Complicato? No! Basta prenderci un po’ la mano, o meglio l’orecchio.

Credo che rappresentarci così i nostri scambi aiuti a capire da dove viene fuori il blocco e il conflitto. Infatti, possiamo “camuffare” un messaggio e farlo sembrare qualcosa di diverso da quello che è. Facciamo un esempio: in una riunione tra clienti e fornitori, il rappresentante dei primi si lancia nella descrizione delle sue attività. Sembra un messaggio informativo, ma in realtà ha una forte componente di presentazione di sé  (“Siamo gran fighi in quello che facciamo!”) e definisce la relazione (“Siamo esigenti, perché siamo fighi: siete alla nostra altezza?”).  Oppure immaginate che un adolescente chieda alla madre: “Dov’è la mia maglietta blu?” – e lei risponda stizzita: “Dove stanno sempre tutte le magliette! Nel tuo armadio!”. Qui c’è uno scambio apparentemente informativo, ma che in realtà definisce la relazione tra i due, e specifica anche che la mamma vorrebbe che il figlio se la cavasse da solo, mentre il figlio vorrebbe tutte le magliette esattamente dove gli servono quando gli servono – o forse vorrebbe una casa tutta sua. Entrambi si presentano come abbastanza tesi.
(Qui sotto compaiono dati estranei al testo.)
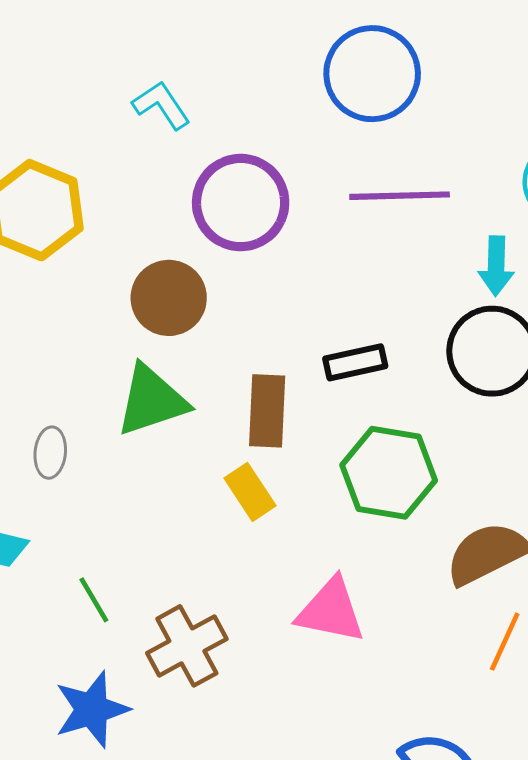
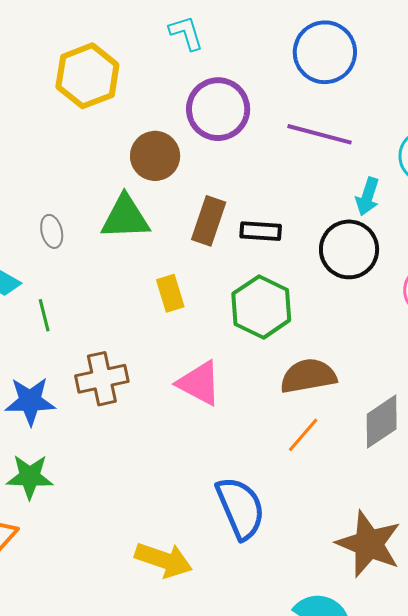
brown rectangle: (267, 411) -> (209, 221), moved
gray ellipse: (50, 453) -> (52, 231), turned -36
green line: (94, 600) -> (44, 315), moved

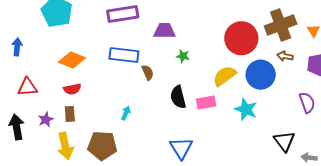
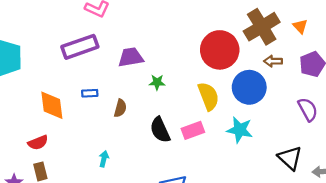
blue rectangle: (124, 55) -> (90, 93), size x0.5
orange diamond: (72, 60) -> (52, 105), moved, turned 72
brown semicircle: (148, 72) -> (120, 108), turned 49
yellow semicircle: (225, 76) -> (208, 96), turned 115

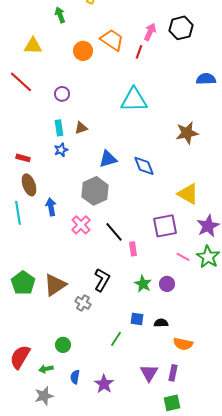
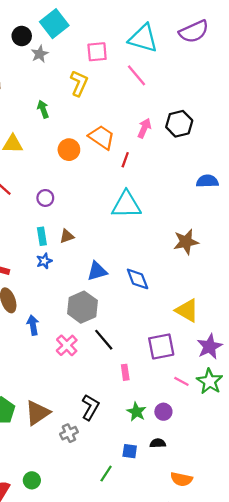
red line: (139, 52) -> (125, 160), moved
black line: (114, 232) -> (104, 340), moved
gray cross: (83, 303) -> (69, 433), turned 35
black semicircle: (161, 323) -> (158, 443), moved
green circle: (63, 345) -> (32, 480), moved

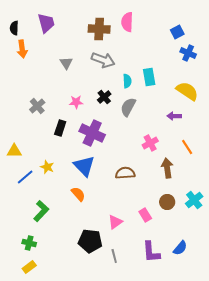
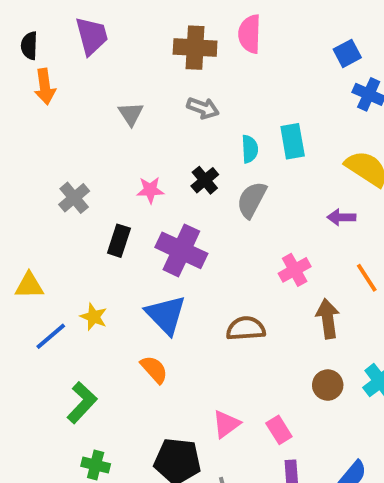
gray arrow: (103, 60) -> (203, 108), size x0.7
pink rectangle: (145, 215) -> (279, 430), moved
green cross: (29, 243) -> (96, 465), moved

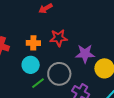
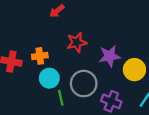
orange cross: (33, 43) -> (40, 56), moved
green line: (38, 83) -> (61, 98), turned -56

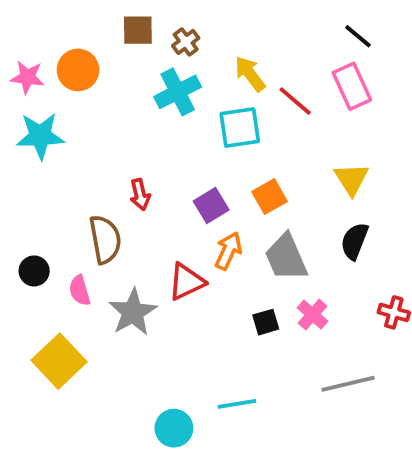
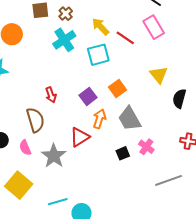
black semicircle: (355, 241) -> (179, 99), moved
cyan line: (237, 404) -> (58, 202), moved

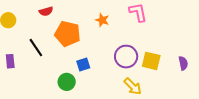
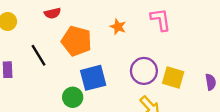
blue square: (83, 64) -> (93, 78), size x1.6

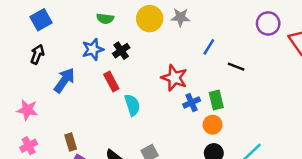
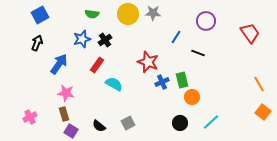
purple circle: (268, 23) -> (206, 21), moved
red rectangle: (111, 81) -> (97, 65), turned 63
cyan semicircle: (132, 105) -> (114, 84), turned -42
pink star: (27, 110) -> (66, 93), moved
orange circle: (213, 125) -> (192, 97), moved

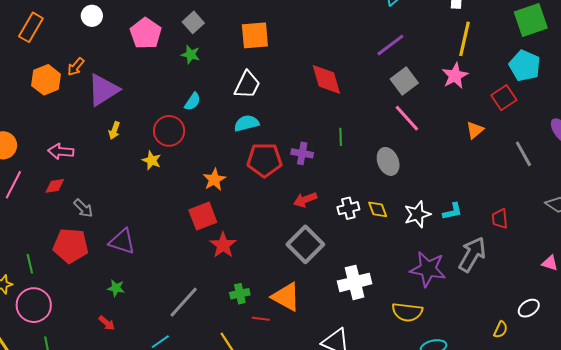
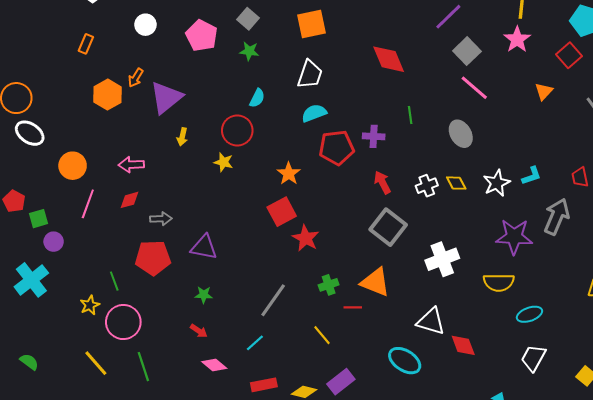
orange rectangle: (31, 27) -> (86, 44), size x0.7
red arrow: (305, 200) -> (382, 182), turned 90
gray arrow: (83, 208) -> (161, 219), turned -40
Come si usa questa mappa della comunicazione? Intanto imparando a rispondere  ascoltando  il lato più importante del messaggio. Se il messaggio contiene un’informazione sulla nostra relazione, nella mia risposta devo tenerne conto – immaginate se rispondessimo aderendo fiscalmente ai dati: sembreremmo un robot o Sheldon Cooper.

In secondo luogo, si può imparare a fare un passo indietro e provare la strada della metacomunicazione. So che questa parola ha qualcosa di affine alla “metafisica” e sembra astrusa e poco naturale, ma in realtà significa fermarsi un attimo, dirsi e dire: “Cosa sto dicendo? Cosa mi stai dicendo?” e confrontarsi con l’altro su questo piano. La nostra comunicazione sembrava su un piano – ad esempio lo scambio di informazioni – ma in realtà conteneva appelli nascosti, segrete definizioni della nostra relazione, presentazioni di noi che ci sono ignote o che sentiamo disconfermate dall’altro: un universo di discorsi taciuti che continuano a viaggiare senza essere ascoltati del tutto. E spesso senza avere una risposta.

Si tratta di imparare a confrontarsi bene e ad arrabbiarsi per i motivi veri per cui decidiamo di farlo, piuttosto che per la minestra fredda…
O perché continuiamo a chiedere gelato al pistacchio a chi ha solo cioccolato.